I asked for inputs from experts without realizing that we already had that from Stam Nicolis. I was not able to recognize the expertise of his input until I studied some more literature. I think I get it now. I was obsessed with the question (that started this thread) of whether the field-amplitude operator has eigenstates of definite values of field amplitude because I have a personal dislike for discussing any entity before it has been defined. Literature that I read on QFT begins with statements like “The field amplitude is promoted to an operator.” I ask: What does that mean? What does this operator operate on? What are the mapping rules for this operator? In other words, how is this operator defined? If it was true (as I hoped) that this operator has the property that there is a set of basis vectors, eigenvectors of this operator, having definite values of field amplitude (even when a complex number and not a real number), that would provide a definition of the operator, and I would have been satisfied that the operator is defined. But, as Stam pointed out, I have been asking the wrong question. There are other ways to define operators. A textbook that I was just looking at shows that the field-amplitude operator is a superposition of operators that are individually defined by specifying their mapping rules (and are recognized as creation or annihilation operators). This superposition serves as a definition of the field-amplitude operator. So there is a definition that I can understand and I am happy now.

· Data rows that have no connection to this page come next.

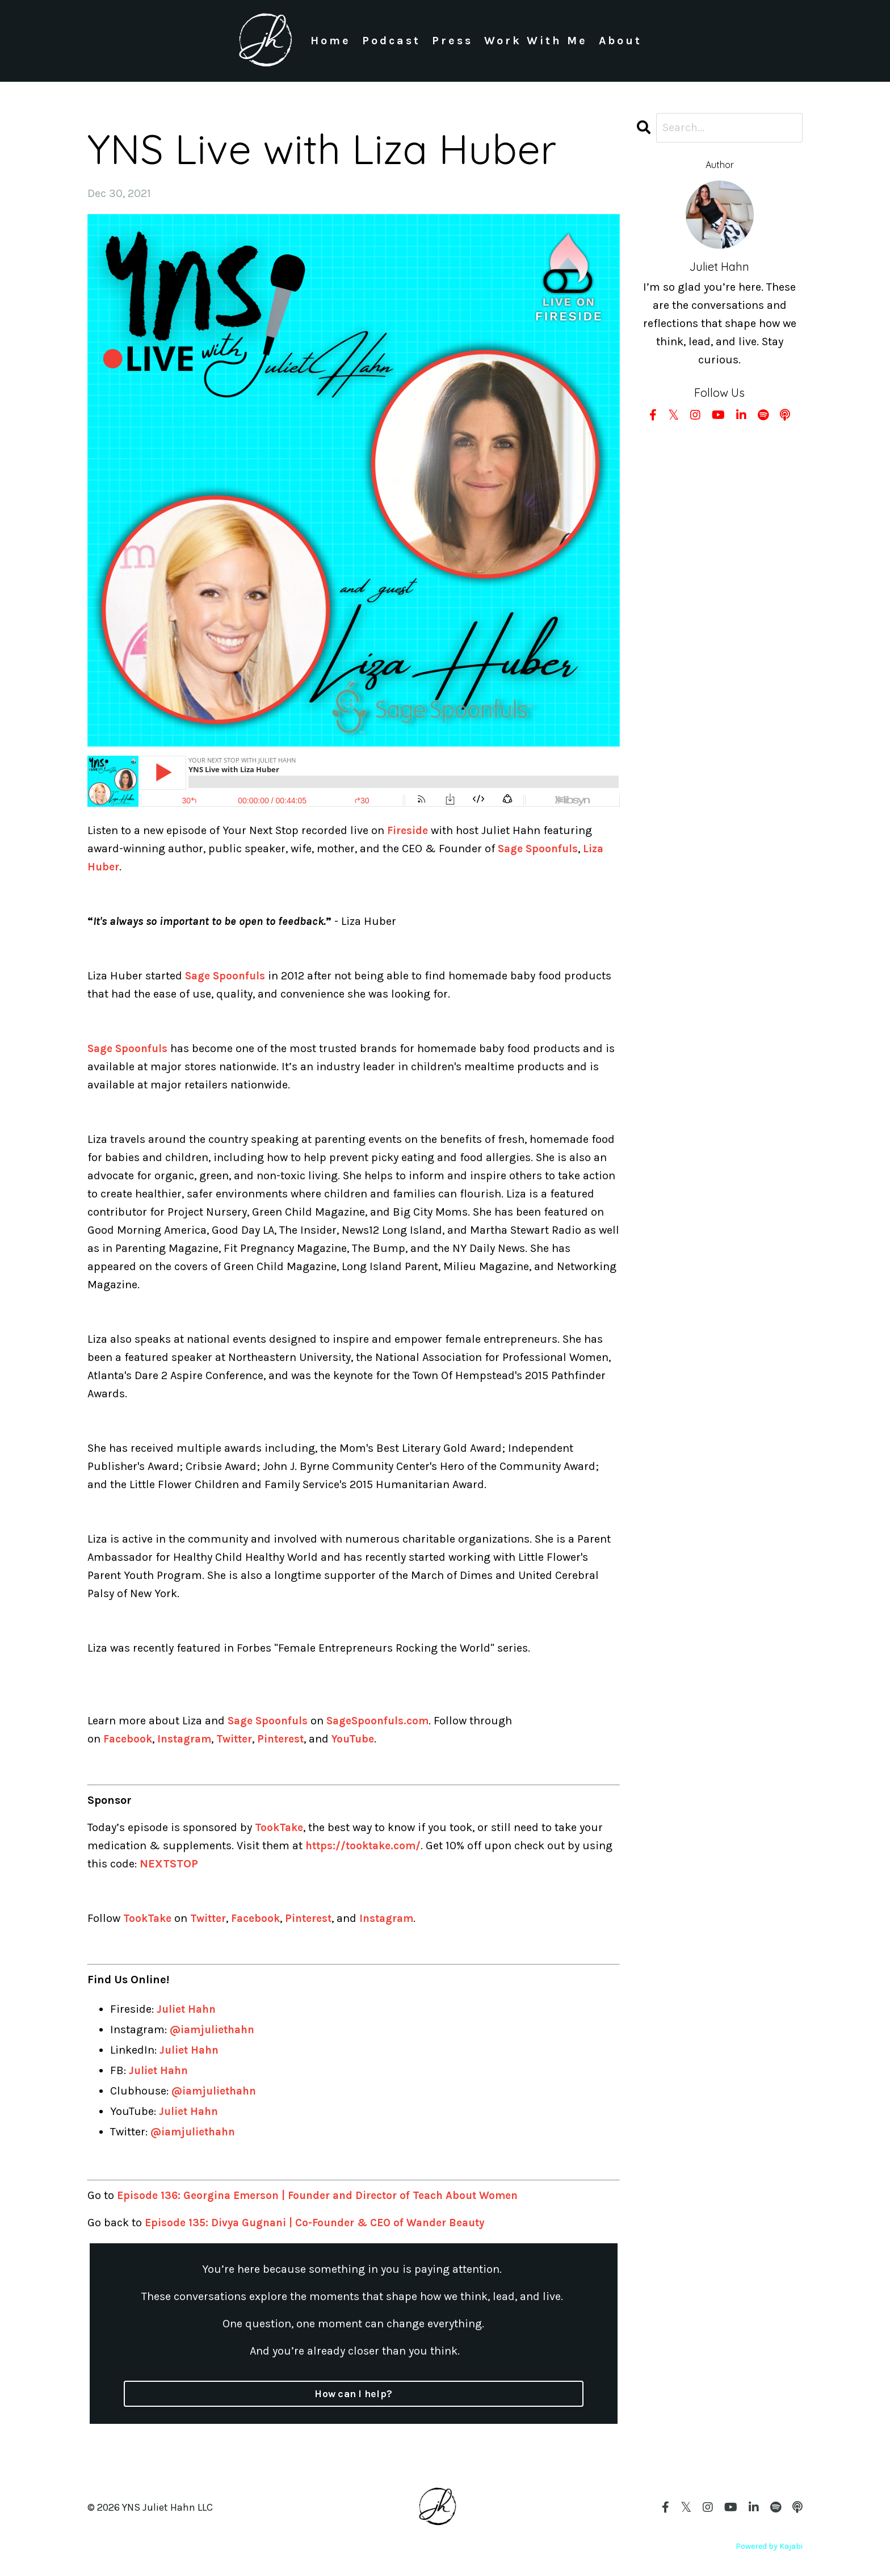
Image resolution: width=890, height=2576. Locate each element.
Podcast (391, 40)
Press (451, 40)
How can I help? (353, 2393)
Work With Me (535, 40)
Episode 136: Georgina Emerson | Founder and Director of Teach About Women (327, 2195)
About (621, 40)
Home (330, 40)
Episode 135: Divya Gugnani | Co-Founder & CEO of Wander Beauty (323, 2222)
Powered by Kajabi (769, 2546)
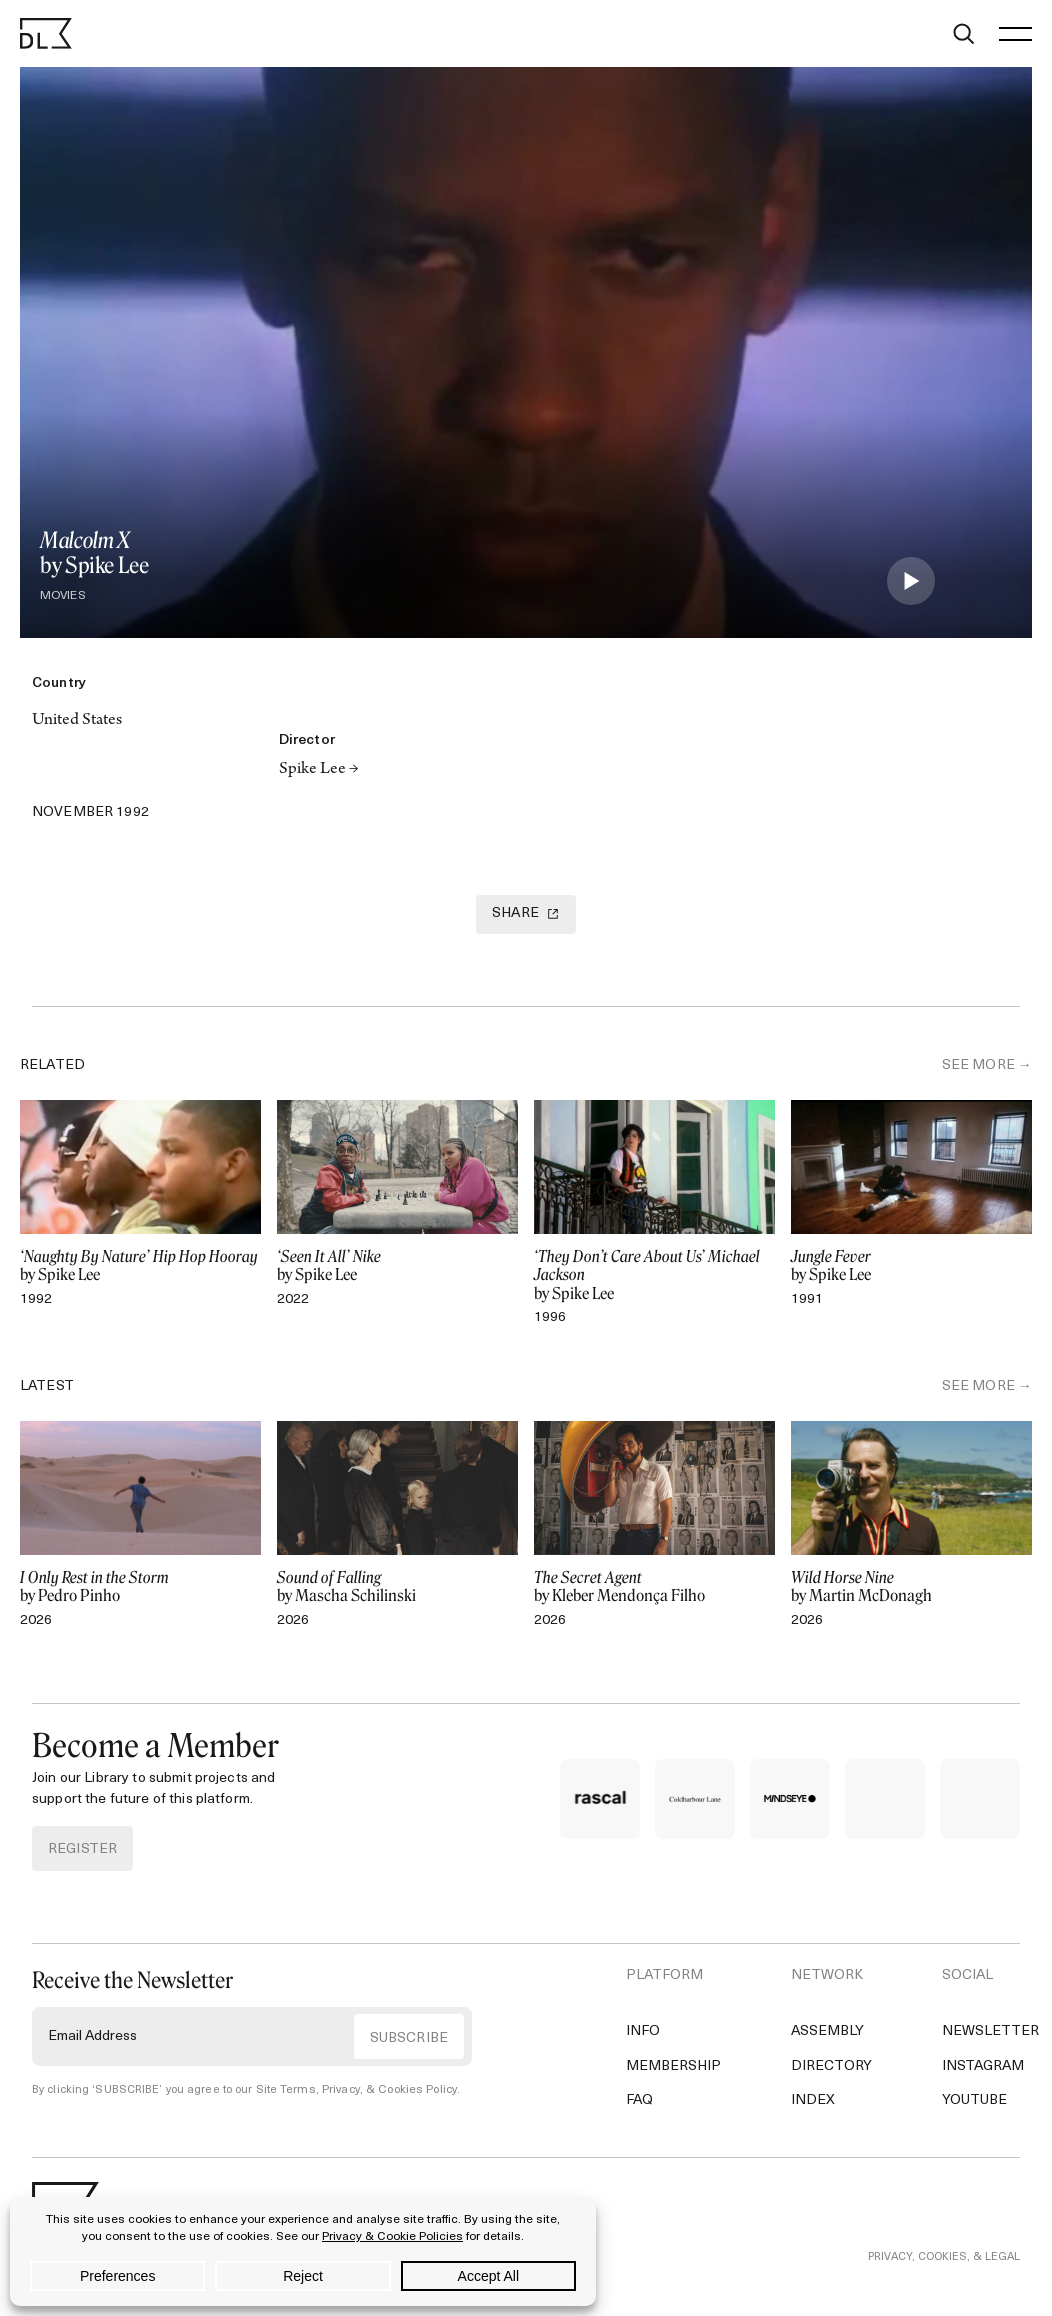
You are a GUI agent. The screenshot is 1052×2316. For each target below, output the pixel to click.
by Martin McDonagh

To answer my own question, it may or may not be true that the field-amplitude operator has eigenstates having definite values of field amplitude, but (now that I have a better understanding of what Stam said) I don't care about that anymore.

An eigenvector is a non zero vector that changes at most by a scalar factor when characteristics of linear transformation is applied to it. Geometrically an eigenvector corresponding to a real non zero eigenvalue points in a direction in which it is streched by the transformation and the eigenvalue is the factor by which it is streched. If now field amplitude operator is not Hermitian or real then every eigenvalue should also be non real. So if we still assuming some definite eigenvalue for non real operator can not provide sense in the way how much amplitude is streched in particular direction by particular eigenvector for an assumed eigenvalue.

I'm not sure what your point is Anil Kumar Jain. It is possible for an operator to have a complex eigenvalue. For example, consider the operator

exp(-i t H/h-bar)

where H is a Hermitian operator and therefore necessarily has eigenvalues (that are all real). If E (a real number) is any eigenvalue of H, then the complex number

exp(-i t E/h-bar)

is an eigenvalue of the above operator. But I'm not sure if you are disputing this because I'm not sure what your point is.

Anyway, I think I figured out the answer to the question that started this thread. (Unless I am making a mistake. Am I?) There are example Lagrangians for which the implied (by choice of the Lagrangian) properties of the amplitude operator include the property that it does not commute with its Hermitian conjugate. The focus here is on these kinds of Lagrangians. That the amplitude operator does not commute with its Hermitian conjugate implies that there are no field states having definite values of both, the field amplitude (a complex number) and its complex conjugate. This implies that there are no field states having definite values of both, the real part of the field amplitude and the imaginary part of the field amplitude. This implies that there are no field states that have a definite value of the (complex number) field amplitude. The conclusion, and answer to the question in this thread (if I am not making a mistake), is that the field amplitude operator has no eigenstates for the kinds of Lagrangians considered here.

By the way, the above conclusion is consistent with what Stam Nicolis said a long time ago. The square of the modulus of the field amplitude is observable (which can be shown to be eigenvalues of a Hermitian operator) but the amplitude is not, and it is not very productive to search for eigenstates of this operator. I'm not very smart and it takes me a long time to properly appreciate his inputs.